I work in a coffee shop. I have a lot of boring
conversations. Don’t get me wrong, I get a lot of interesting ones too, but
sadly, there are still many chew your own arm off boring people that never,
ever leave me alone.
I have noticed, as the time at which I go to university
comes closer, that the majority of the conversations I have with strangers and
acquaintances can be boiled down into three simple questions.
- Do I want to be an actress, like my mum? (to any other children of theatre people, I feel your pain)
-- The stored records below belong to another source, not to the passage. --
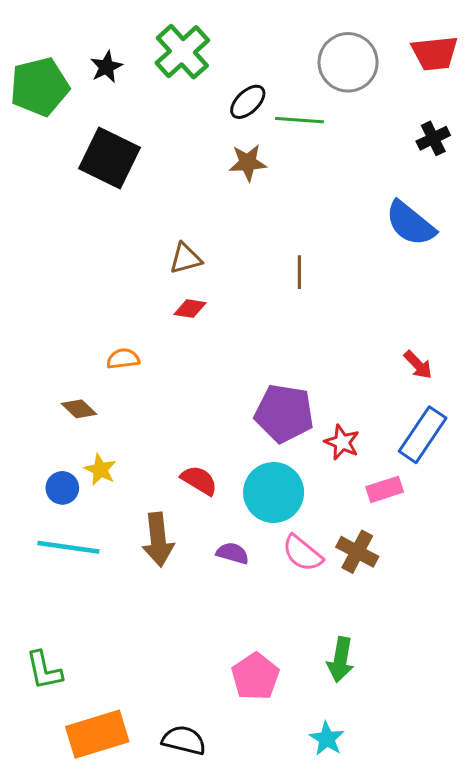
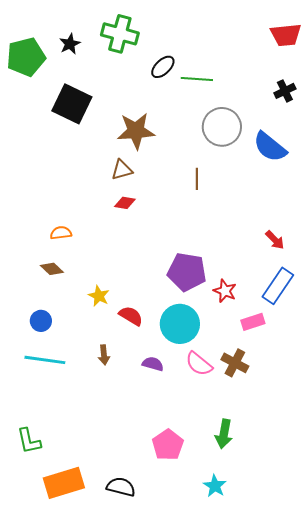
green cross: (182, 52) -> (120, 34), turned -33
gray circle: (348, 62) -> (222, 127), moved
brown star: (248, 163) -> (136, 131), moved, size x1.5
orange semicircle: (123, 359) -> (61, 233), moved
yellow star: (100, 470) -> (99, 296), moved
brown arrow: (158, 540) -> (104, 355), size x0.6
- What do I plan to do with my life? (why this question is considered small talk I will never understand)
- Do I have a boyfriend?
Saying No, I HAVE NO FREAKING IDEA/Time travelling pirate journalist,
no, and no I don’t want to go out with your brother/cousin/ex/grandfather at
least a hundred times a day would annoy anyone after a while, right?
I hung out with my brother for a couple of hours yesterday
and I have come to a conclusion: I am going to implement the autistic walk off
(and give it a better name) in my life. The autistic walk off is pretty
self-explanatory. It’s basically walking off in the middle of a conversation,
as if it were never happening in the first place (This sentence was so
unnecessary, I apologise).
I love the autistic walk off. I think it’s hilarious, and I
love my brother a little bit more every time he does it. Everyone knows where
they stand with TAWO. It states clearly that You Are Talking Shit, And I Am
Going To Exercise My Right To Leave. My brother does it all the time.
Usually when I’m talking.
Imagine how much more concise and interesting the world
would be if we all lived by TAWO. I like the sound of that place. It’d be like
living in World Series of Dating, constantly (on seconds thoughts…).